* _Exercise details_:
Go through the entries below and return every line that contains "Jericho".

====== Data records

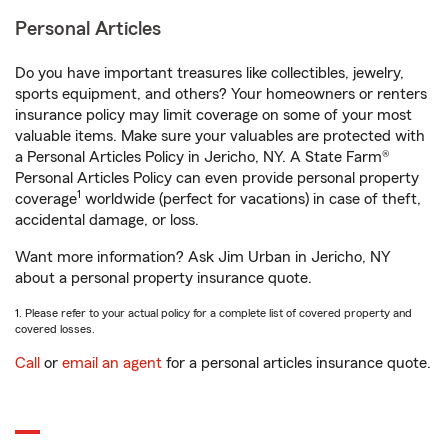
Personal Articles
Do you have important treasures like collectibles, jewelry,
sports equipment, and others? Your homeowners or renters
insurance policy may limit coverage on some of your most
valuable items. Make sure your valuables are protected with
a Personal Articles Policy in Jericho, NY. A State Farm®
Personal Articles Policy can even provide personal property
1
coverage
worldwide (perfect for vacations) in case of theft,
accidental damage, or loss.
Want more information? Ask Jim Urban in Jericho, NY
about a personal property insurance quote.
1. Please refer to your actual policy for a complete list of covered property and
covered losses.
Call
or
email an agent
for a personal articles insurance quote.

============

* _Task output_:
a Personal Articles Policy in Jericho, NY. A State Farm®
Want more information? Ask Jim Urban in Jericho, NY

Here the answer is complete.